By the word of YHWH were the heavens made / and all the host of them by the breath of his mouth (Psalm 33:6).
How we believe language communicates has changed over the years. These days we tend to use language to describe things as they are, taking a “just the facts, ma’am” approach to how we communicate. This holds true even in fiction: the story may not be true but is nonetheless written in descriptive fashion.
Descriptive uses of language are found frequently in the Bible, telling the story of Israel, Jesus, and the church. Yet Israelites recognized that language can do more than just describe: language also functions creatively and evocatively. They knew this because they put their trust in YHWH as their God, and from the beginning YHWH spoke the heavens and earth into being (Genesis 1:1-2:3, Psalm 33:1-8). In all the cultures around them people came up with imaginative stories which attempted to describe why things are the way they are; all of them attempted to describe what the Israelites knew could not truly be described but only brought into being through God speaking it into existence.

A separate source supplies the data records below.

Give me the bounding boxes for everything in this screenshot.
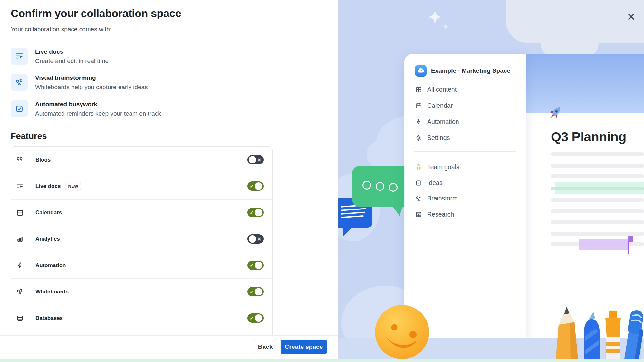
create-space-button[interactable]: Create space — [281, 340, 327, 354]
highlight-visual-brainstorming: Visual brainstorming Whiteboards help yo… — [11, 74, 236, 91]
feature-label: Blogs — [35, 157, 51, 163]
feature-row-databases: Databases ✓ — [11, 305, 272, 331]
sparkle-icon — [427, 9, 443, 27]
sidebar-item-all-content: All content — [415, 81, 518, 97]
sparkle-icon — [442, 23, 449, 30]
gear-icon — [415, 134, 422, 142]
sidebar-item-label: All content — [427, 86, 457, 93]
analytics-toggle[interactable]: ✕ — [247, 234, 264, 244]
table-icon — [415, 211, 422, 218]
feature-label: Calendars — [35, 209, 62, 216]
skeleton-line — [551, 220, 644, 224]
typing-dot — [389, 183, 398, 192]
speech-bubble-tail — [339, 227, 354, 237]
sidebar-item-label: Brainstorm — [427, 195, 457, 202]
highlight-title: Live docs — [35, 48, 109, 55]
sidebar-item-label: Automation — [427, 118, 459, 125]
highlight-description: Automated reminders keep your team on tr… — [35, 110, 161, 117]
space-header: Example - Marketing Space — [415, 65, 510, 77]
raising-hands-icon — [415, 163, 422, 171]
live-docs-toggle[interactable]: ✓ — [247, 181, 264, 191]
shapes-icon — [16, 288, 24, 296]
skeleton-line — [551, 164, 644, 168]
page-cover-banner — [526, 54, 644, 113]
features-heading: Features — [11, 131, 47, 141]
x-icon: ✕ — [256, 157, 262, 162]
calendar-icon — [16, 209, 24, 217]
highlight-title: Visual brainstorming — [35, 74, 148, 81]
close-icon: ✕ — [627, 11, 636, 23]
glue-stick-icon — [605, 311, 621, 359]
sidebar-item-team-goals: Team goals — [415, 159, 518, 175]
feature-label: Analytics — [35, 236, 60, 242]
space-name: Example - Marketing Space — [431, 67, 510, 74]
sidebar-item-automation: Automation — [415, 114, 518, 130]
typing-dot — [376, 182, 384, 191]
speech-bubble-tail — [390, 206, 405, 217]
lightning-icon — [415, 118, 422, 125]
typing-dot — [362, 181, 371, 190]
databases-toggle[interactable]: ✓ — [247, 313, 264, 323]
highlight-live-docs: Live docs Create and edit in real time — [11, 48, 236, 65]
bar-chart-icon — [16, 235, 24, 243]
feature-row-calendars: Calendars ✓ — [11, 200, 272, 226]
space-preview-illustration: Q3 Planning Example - Marketing Space — [338, 0, 644, 362]
skeleton-line — [551, 198, 644, 202]
check-icon: ✓ — [249, 289, 255, 294]
new-badge: NEW — [65, 182, 81, 190]
sidebar-item-settings: Settings — [415, 130, 518, 146]
bottom-accent-strip — [0, 359, 644, 362]
toggle-knob — [255, 288, 262, 295]
space-avatar-cloud-icon — [415, 65, 427, 77]
toggle-knob — [255, 262, 262, 269]
dialog-footer: Back Create space — [0, 335, 338, 359]
toggle-knob — [249, 235, 256, 243]
skeleton-line — [551, 152, 644, 156]
feature-row-automation: Automation ✓ — [11, 252, 272, 279]
space-setup-dialog: Confirm your collaboration space Your co… — [0, 0, 644, 362]
feature-row-blogs: Blogs ✕ — [11, 147, 272, 173]
sidebar-item-label: Calendar — [427, 102, 453, 109]
highlight-automated-busywork: Automated busywork Automated reminders k… — [11, 100, 236, 117]
sidebar-item-label: Settings — [427, 134, 450, 142]
back-button[interactable]: Back — [254, 340, 277, 354]
pencil-icon — [556, 307, 578, 359]
skeleton-line — [551, 209, 644, 213]
rocket-icon — [546, 104, 564, 122]
toggle-knob — [255, 314, 262, 322]
check-icon: ✓ — [249, 316, 255, 321]
skeleton-line — [551, 232, 644, 236]
automation-toggle[interactable]: ✓ — [247, 261, 264, 270]
stationery-illustration — [547, 302, 644, 360]
check-icon: ✓ — [249, 263, 255, 268]
live-docs-icon — [16, 182, 24, 190]
grid-icon — [415, 86, 422, 93]
close-button[interactable]: ✕ — [624, 10, 638, 24]
sidebar-item-label: Research — [427, 211, 454, 218]
page-title: Confirm your collaboration space — [11, 7, 181, 20]
blogs-toggle[interactable]: ✕ — [247, 155, 264, 164]
lightning-icon — [16, 262, 24, 269]
collaborator-cursor-flag — [628, 236, 633, 242]
marker-icon — [584, 312, 600, 359]
sidebar-item-brainstorm: Brainstorm — [415, 190, 518, 206]
check-icon: ✓ — [249, 184, 255, 189]
toggle-knob — [249, 156, 256, 163]
skeleton-line — [551, 187, 644, 190]
calendars-toggle[interactable]: ✓ — [247, 208, 264, 217]
feature-label: Live docs — [35, 183, 61, 190]
highlight-title: Automated busywork — [35, 101, 161, 108]
checkbox-icon — [11, 100, 28, 117]
feature-row-analytics: Analytics ✕ — [11, 226, 272, 252]
cloud — [541, 30, 599, 57]
live-docs-icon — [11, 48, 28, 65]
highlight-description: Whiteboards help you capture early ideas — [35, 84, 148, 91]
check-icon: ✓ — [249, 210, 255, 215]
sidebar-item-research: Research — [415, 206, 518, 222]
sidebar-divider — [414, 151, 516, 152]
sidebar-item-label: Team goals — [427, 163, 459, 171]
highlight-description: Create and edit in real time — [35, 58, 109, 65]
whiteboards-toggle[interactable]: ✓ — [247, 287, 264, 296]
quote-icon — [16, 156, 24, 164]
dialog-subtitle: Your collaboration space comes with: — [11, 26, 111, 33]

After the creation God’s Word did not stop bringing things to life. Israel might have thought that God was sustaining them with manna from heaven, yet where did that manna come from and how did God bring it forth? Moses said that it was designed to teach Israel that man does not live by bread alone but by every word that proceeds from YHWH’s mouth (Deuteronomy 8:3). The Word of God was life for Israel if they would only love God and live according to that Word; if they turned aside from that Word they would be choosing death (Deuteronomy 30:15-20). In Psalm 19:1-6 David praises God for His benevolent care for mankind as reflected in the structure of the heavens; he immediately turns to praise God for His Law, testimony, precepts, and commandments for their benevolent care, as much a part of the structure of the creation as the sun, moon, and stars (Psalm 19:7-11). Israel had every reason to maintain steadfast confidence when God made promises, for once He spoke them He would assuredly give it life, to make it so (Isaiah 46:9-10, 55:10).

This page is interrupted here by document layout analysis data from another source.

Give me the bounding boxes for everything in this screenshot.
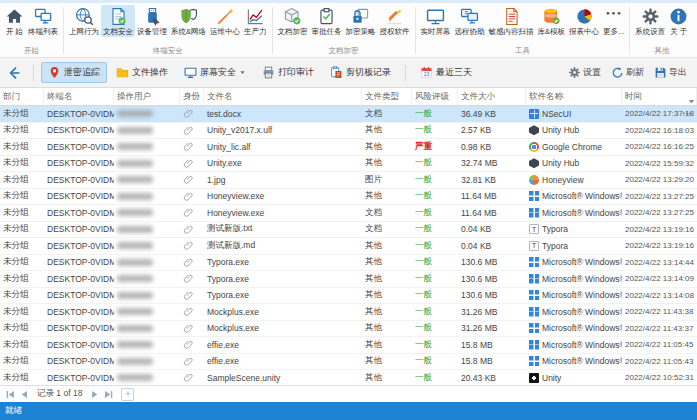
toolbar-item-label: 打印审计 [278,66,314,79]
cell-filesize: 36.49 KB [458,106,526,122]
calendar-23-icon: 23 [420,66,433,79]
cell-time: 2022/4/22 16:16:25 [622,139,697,155]
table-row[interactable]: 未分组DESKTOP-0VIDMDJTypora.exe其他一般130.6 MB… [0,271,697,288]
cell-attach [180,271,204,287]
cell-risk: 一般 [412,370,458,385]
ribbon-item-home[interactable]: 开 始 [3,5,26,37]
column-header-file[interactable]: 文件名 [204,88,362,105]
ribbon-item-web-behavior[interactable]: 上网行为 [67,5,101,37]
table-row[interactable]: 未分组DESKTOP-0VIDMDJUnity_v2017.x.ulf其他一般2… [0,123,697,140]
ribbon-item-label: 运维中心 [210,27,240,36]
shield-icon [179,7,198,26]
ribbon-item-encrypt-policy[interactable]: 加密策略 [344,5,378,37]
cell-risk: 一般 [412,288,458,304]
column-header-app[interactable]: 软件名称 [526,88,622,105]
cell-filesize: 0.04 KB [458,238,526,254]
header-filter-icon[interactable] [687,92,696,101]
toolbar-item-recent-3-days[interactable]: 23最近三天 [413,62,479,83]
toolbar-item-print-audit[interactable]: 打印审计 [255,62,321,83]
ribbon-item-about[interactable]: 关 于 [667,5,690,37]
toolbar-item-screen-security[interactable]: 屏幕安全 [177,62,253,83]
cell-app: Microsoft® Windows® Oper... [526,354,622,370]
table-row[interactable]: 未分组DESKTOP-0VIDMDJ测试新版.md其他一般0.04 KBTTyp… [0,238,697,255]
ribbon-item-live-screen[interactable]: 实时屏幕 [419,5,453,37]
column-header-user[interactable]: 操作用户 [114,88,180,105]
pager-first-button[interactable] [5,389,16,400]
column-header-size[interactable]: 文件大小 [458,88,526,105]
toolbar-item-export[interactable]: 导出 [650,63,691,82]
file-records-grid: 部门终端名操作用户身份文件名文件类型风险评级文件大小软件名称时间 未分组DESK… [0,88,697,385]
app-name: Microsoft® Windows® Oper... [542,356,622,366]
ribbon-item-remote-assist[interactable]: 远程协助 [453,5,487,37]
table-row[interactable]: 未分组DESKTOP-0VIDMDJTypora.exe其他一般130.6 MB… [0,255,697,272]
redacted-user-blob [117,110,153,117]
ribbon-item-report-center[interactable]: 报表中心 [567,5,601,37]
toolbar-item-clipboard-records[interactable]: 剪切板记录 [323,62,398,83]
cell-filetype: 其他 [362,304,412,320]
cell-time: 2022/4/22 16:18:03 [622,123,697,139]
ribbon-item-authorized-software[interactable]: 授权软件 [378,5,412,37]
risk-badge: 一般 [415,289,432,301]
cell-terminal: DESKTOP-0VIDMDJ [44,271,114,287]
column-header-time[interactable]: 时间 [622,88,697,105]
table-row[interactable]: 未分组DESKTOP-0VIDMDJUnity_lic.alf其他严重0.98 … [0,139,697,156]
table-row[interactable]: 未分组DESKTOP-0VIDMDJtest.docx文档一般36.49 KBN… [0,106,697,123]
toolbar-item-file-operations[interactable]: 文件操作 [109,62,175,83]
toolbar-item-label: 屏幕安全 [200,66,236,79]
table-row[interactable]: 未分组DESKTOP-0VIDMDJUnity.exe其他一般32.74 MBU… [0,156,697,173]
ribbon-item-system-settings[interactable]: 系统设置 [633,5,667,37]
ribbon-item-approval-tasks[interactable]: 审批任务 [310,5,344,37]
ribbon-item-document-security[interactable]: 文档安全 [101,5,135,37]
cell-app: Google Chrome [526,139,622,155]
table-row[interactable]: 未分组DESKTOP-0VIDMDJ1.jpg图片一般32.81 KBHoney… [0,172,697,189]
ribbon-item-more[interactable]: 更多... [601,5,626,37]
ribbon-item-terminal-list[interactable]: 终端列表 [26,5,60,37]
column-header-risk[interactable]: 风险评级 [412,88,458,105]
cell-terminal: DESKTOP-0VIDMDJ [44,189,114,205]
ribbon-group-start: 开 始终端列表开始 [1,4,62,57]
column-header-dept[interactable]: 部门 [0,88,44,105]
risk-badge: 一般 [415,322,432,334]
ribbon-item-system-network[interactable]: 系统&网络 [169,5,208,37]
ribbon-item-productivity[interactable]: 生产力 [242,5,269,37]
app-name: NSecUI [542,109,571,119]
table-row[interactable]: 未分组DESKTOP-0VIDMDJSampleScene.unity其他一般2… [0,370,697,385]
cell-filesize: 15.8 MB [458,337,526,353]
gear-icon [641,7,660,26]
table-row[interactable]: 未分组DESKTOP-0VIDMDJHoneyview.exe文档一般11.64… [0,205,697,222]
table-row[interactable]: 未分组DESKTOP-0VIDMDJTypora.exe其他一般130.6 MB… [0,288,697,305]
toolbar-item-settings[interactable]: 设置 [564,63,605,82]
cell-app: Microsoft® Windows® Oper... [526,321,622,337]
table-row[interactable]: 未分组DESKTOP-0VIDMDJMockplus.exe其他一般31.26 … [0,304,697,321]
row-more-button[interactable]: ⋯ [682,106,693,122]
status-ready-label: 就绪 [5,405,22,417]
pager-append-button[interactable]: + [121,388,134,401]
toolbar-item-leak-tracking[interactable]: 泄密追踪 [41,62,107,83]
cell-attach [180,172,204,188]
column-header-attach[interactable]: 身份 [180,88,204,105]
ribbon-item-library-templates[interactable]: 库&模板 [536,5,568,37]
back-button[interactable] [6,65,22,81]
database-icon [542,7,561,26]
unity-app-icon [529,373,539,383]
ribbon-item-device-management[interactable]: 设备管理 [135,5,169,37]
toolbar-item-refresh[interactable]: 刷新 [607,63,648,82]
pager-prev-button[interactable] [19,389,30,400]
column-header-type[interactable]: 文件类型 [362,88,412,105]
cell-app: Microsoft® Windows® Oper... [526,288,622,304]
table-row[interactable]: 未分组DESKTOP-0VIDMDJMockplus.exe其他一般31.26 … [0,321,697,338]
cell-dept: 未分组 [0,271,44,287]
cell-risk: 一般 [412,271,458,287]
table-row[interactable]: 未分组DESKTOP-0VIDMDJ测试新版.txt文档一般0.04 KBTTy… [0,222,697,239]
table-row[interactable]: 未分组DESKTOP-0VIDMDJeffie.exe其他一般15.8 MBMi… [0,337,697,354]
cell-time: 2022/4/22 10:52:31 [622,370,697,385]
ribbon-item-sensitive-scan[interactable]: 敏感内容扫描 [487,5,536,37]
ribbon-item-ops-center[interactable]: 运维中心 [208,5,242,37]
ribbon-item-doc-encrypt[interactable]: 文档加密 [276,5,310,37]
folder-icon [116,66,129,79]
table-row[interactable]: 未分组DESKTOP-0VIDMDJHoneyview.exe其他一般11.64… [0,189,697,206]
column-header-terminal[interactable]: 终端名 [44,88,114,105]
pager-last-button[interactable] [103,389,114,400]
pager-next-button[interactable] [89,389,100,400]
table-row[interactable]: 未分组DESKTOP-0VIDMDJeffie.exe其他一般15.8 MBMi… [0,354,697,371]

God had promised the Immanuel child, “God with us,” and He was born, not just as a man, but as the Word made flesh (Matthew 1:22-25, John 1:1-14). John expects us to understand Jesus to be God’s Word, as that which brought into existence the heavens and the earth and which continues to sustain and uphold (John 1:1-3, Colossians 1:15-17, Hebrews 1:1-3). Jesus blessed bread and it multiplied; He then spoke of Himself as the Bread of life since He as the Word gives life to all things (John 6:1-69). Living water could flow from Him in the Spirit to others since He is the embodiment of the Source of life (John 7:37-39). Through His life, death, and resurrection Jesus can promise abundant life because God spoke the Word into existence and the Word continues to give life (John 10:10).
Through the Word made flesh, Jesus of Nazareth, we can overcome sin and death and obtain eternal life (Romans 8:1-5, 1 Corinthians 15:50-58). The revealed Word in Scripture is no less alive and active according to Hebrews 4:12; it has life through the Spirit which inspired it and the power of God which works through it, convicting the hearts of men regarding the Gospel unto repentance toward God, obedience to the Lord, and sanctification in the Spirit (Romans 1:16, 10:17, 1 Corinthians 1:18, Ephesians 1:13, Colossians 3:16, 2 Thessalonians 2:13, 3:14).

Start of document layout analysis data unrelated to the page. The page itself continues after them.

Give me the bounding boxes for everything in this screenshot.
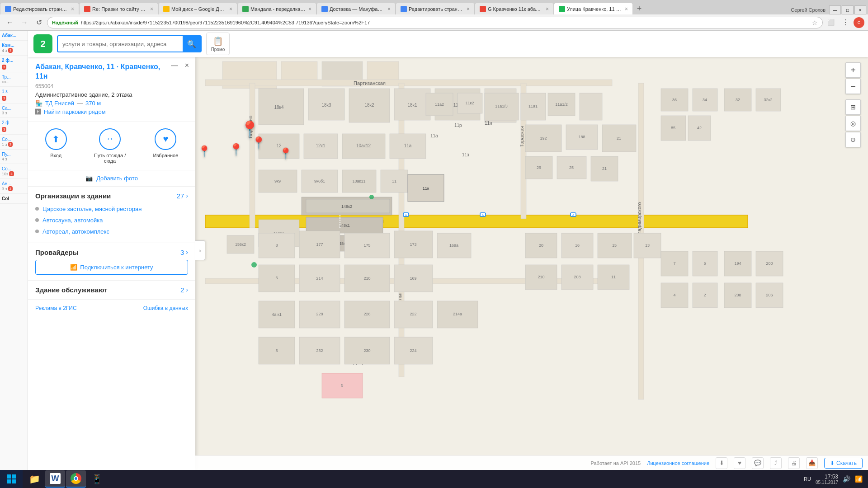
orgs-count-arrow[interactable]: 27 › xyxy=(177,192,188,200)
building-count-arrow[interactable]: 2 › xyxy=(180,286,188,294)
listing-item-10[interactable]: Со... 10з 3 xyxy=(0,164,28,179)
bottom-icon-share[interactable]: ⤴ xyxy=(770,457,782,469)
action-favorites[interactable]: ♥ Избранное xyxy=(153,128,179,164)
taskbar-app-android[interactable]: 📱 xyxy=(87,470,107,488)
tab-6[interactable]: Редактировать страни... × xyxy=(396,3,475,14)
providers-count-arrow[interactable]: 3 › xyxy=(180,249,188,256)
tab-1[interactable]: Редактировать страни... × xyxy=(0,3,79,14)
minimize-window[interactable]: — xyxy=(829,5,841,14)
close-window[interactable]: × xyxy=(854,5,866,14)
tab-8-active[interactable]: Улица Кравченко, 11 / ... × xyxy=(554,3,633,14)
tab-4[interactable]: Мандала - переделка с... × xyxy=(237,3,316,14)
gis-search-btn[interactable]: 🔍 xyxy=(183,36,201,52)
listing-item-8[interactable]: Со... 1 з 3 xyxy=(0,135,28,150)
building-header[interactable]: Здание обслуживают 2 › xyxy=(35,286,188,294)
zoom-out-button[interactable]: − xyxy=(845,79,861,94)
info-panel-minimize-btn[interactable]: — xyxy=(171,61,178,70)
back-button[interactable]: ← xyxy=(4,16,16,29)
blue-pin-4[interactable]: 📍 xyxy=(198,145,211,158)
volume-icon[interactable]: 🔊 xyxy=(843,475,850,483)
info-panel-close-btn[interactable]: × xyxy=(185,61,189,70)
taskbar-app-chrome[interactable] xyxy=(66,470,86,488)
blue-pin-1[interactable]: 📍 xyxy=(229,143,243,157)
footer-ad-link[interactable]: Реклама в 2ГИС xyxy=(35,305,77,311)
tab-7[interactable]: G Кравченко 11к абакан... × xyxy=(475,3,554,14)
tab-3-close[interactable]: × xyxy=(229,6,232,12)
new-tab-button[interactable]: + xyxy=(633,3,646,14)
listing-item-11[interactable]: Ан... 3 з 3 xyxy=(0,179,28,194)
map-compass-button[interactable]: ⊙ xyxy=(845,132,861,147)
info-distance-row[interactable]: 🏪 ТД Енисей — 370 м xyxy=(35,100,188,107)
taskbar-app-explorer[interactable]: 📁 xyxy=(24,470,44,488)
action-route[interactable]: ↔ Путь отсюда / сюда xyxy=(92,128,128,164)
tab-4-close[interactable]: × xyxy=(308,6,311,12)
side-listings-panel: Абак... Ком... 4 з 3 2 ф... 3 Тр... ко..… xyxy=(0,31,28,470)
action-entrance[interactable]: ⬆ Вход xyxy=(45,128,67,164)
bottom-icon-heart[interactable]: ♥ xyxy=(734,457,745,469)
taskbar-right: RU 17:53 05.11.2017 🔊 📶 xyxy=(798,474,868,485)
favorites-label: Избранное xyxy=(153,153,179,158)
svg-text:210: 210 xyxy=(538,275,544,279)
tab-2-close[interactable]: × xyxy=(150,6,153,12)
reload-button[interactable]: ↺ xyxy=(33,16,45,29)
listing-item-5[interactable]: 1 з 3 xyxy=(0,87,28,103)
providers-header[interactable]: Провайдеры 3 › xyxy=(35,249,188,256)
bottom-icon-download2[interactable]: 📥 xyxy=(806,457,818,469)
map-location-button[interactable]: ◎ xyxy=(845,116,861,131)
tab-8-close[interactable]: × xyxy=(625,6,628,12)
map-layers-button[interactable]: ⊞ xyxy=(845,99,861,115)
map-bottom-bar: Работает на API 2015 Лицензионное соглаш… xyxy=(195,455,868,470)
bottom-icon-speech[interactable]: 💬 xyxy=(752,457,764,469)
org-item-2[interactable]: Автосауна, автомойка xyxy=(35,215,188,226)
listing-item-4[interactable]: Тр... ко... xyxy=(0,72,28,87)
panel-collapse-arrow[interactable]: › xyxy=(195,240,205,260)
tab-2[interactable]: Re: Правки по сайту – f... × xyxy=(79,3,158,14)
info-parking-row[interactable]: 🅿 Найти парковки рядом xyxy=(35,108,188,115)
org-item-1[interactable]: Царское застолье, мясной ресторан xyxy=(35,203,188,215)
gis-promo-button[interactable]: 📋 Промо xyxy=(206,33,230,55)
svg-text:148к1: 148к1 xyxy=(339,223,350,228)
svg-text:228: 228 xyxy=(316,312,323,316)
tab-6-close[interactable]: × xyxy=(467,6,470,12)
listing-3-label: 2 ф... xyxy=(2,58,26,63)
tab-1-close[interactable]: × xyxy=(71,6,74,12)
taskbar-app-word[interactable]: W xyxy=(45,470,65,488)
user-avatar[interactable]: С xyxy=(854,17,864,28)
download-app-button[interactable]: ⬇ Скачать xyxy=(824,458,863,469)
extensions-button[interactable]: ⬜ xyxy=(825,16,837,29)
listing-item-3[interactable]: 2 ф... 3 xyxy=(0,56,28,72)
address-bar[interactable]: Надёжный https://2gis.ru/abakan/inside/9… xyxy=(47,17,823,28)
footer-error-link[interactable]: Ошибка в данных xyxy=(143,305,188,311)
user-name-display: Сергей Срохов xyxy=(791,7,826,13)
license-link[interactable]: Лицензионное соглашение xyxy=(647,460,709,466)
gis-search-input[interactable] xyxy=(58,41,183,47)
listing-item-6[interactable]: Са... 3 з xyxy=(0,103,28,118)
chrome-menu[interactable]: ⋮ xyxy=(839,16,852,29)
blue-pin-2[interactable]: 📍 xyxy=(251,136,266,150)
orgs-section-header[interactable]: Организации в здании 27 › xyxy=(35,192,188,200)
bottom-icon-print[interactable]: 🖨 xyxy=(788,457,800,469)
listing-item-7[interactable]: 2 ф 3 xyxy=(0,118,28,135)
listing-item-1[interactable]: Абак... xyxy=(0,31,28,41)
forward-button[interactable]: → xyxy=(18,16,31,29)
tab-7-favicon xyxy=(480,6,486,12)
zoom-in-button[interactable]: + xyxy=(845,62,861,78)
bookmark-star[interactable]: ☆ xyxy=(812,19,818,26)
listing-item-9[interactable]: Пу... 4 з xyxy=(0,150,28,164)
network-icon[interactable]: 📶 xyxy=(855,475,863,483)
add-photo-row[interactable]: 📷 Добавить фото xyxy=(28,170,195,187)
blue-pin-3[interactable]: 📍 xyxy=(279,147,292,160)
listing-item-col[interactable]: Col xyxy=(0,194,28,204)
org-item-3[interactable]: Автореал, автокомплекс xyxy=(35,226,188,237)
listing-item-2[interactable]: Ком... 4 з 3 xyxy=(0,41,28,56)
bottom-icon-download[interactable]: ⬇ xyxy=(716,457,727,469)
tab-5-close[interactable]: × xyxy=(387,6,391,12)
maximize-window[interactable]: □ xyxy=(842,5,854,14)
gis-logo[interactable]: 2 xyxy=(33,34,52,53)
tab-7-close[interactable]: × xyxy=(546,6,549,12)
tab-5[interactable]: Доставка — Мануфакт... × xyxy=(316,3,396,14)
tab-3[interactable]: Мой диск – Google Диск... × xyxy=(158,3,237,14)
connect-internet-btn[interactable]: 📶 Подключиться к интернету xyxy=(35,260,188,275)
start-button[interactable] xyxy=(0,470,23,488)
svg-text:18к3: 18к3 xyxy=(321,103,331,108)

While God communicated to mankind in ways he could understand, His Word is a message ultimately unlike any other message. The Word of God does not merely describe the way things are; God has created through His Word and continues to provide life through that Word. We encounter that Word in the pages of Scripture and embodied in the Lord Jesus: God’s message is never just ink on a page, or pixels on a screen, for paper fades, ink runs, screens lose power and die, yet the Word of God remains living and active, bringing into being according to the purpose God has established for it. The Word of God is living, active, and powerful, yet operates on the heart and soul of mankind, not to be left as words in a nice leather book set in the corner or glanced at during the assembly (Hebrews 4:12). Do we want life and to have it abundantly? Then we must find life in God’s Word, Incarnate and Revealed, and live for Him!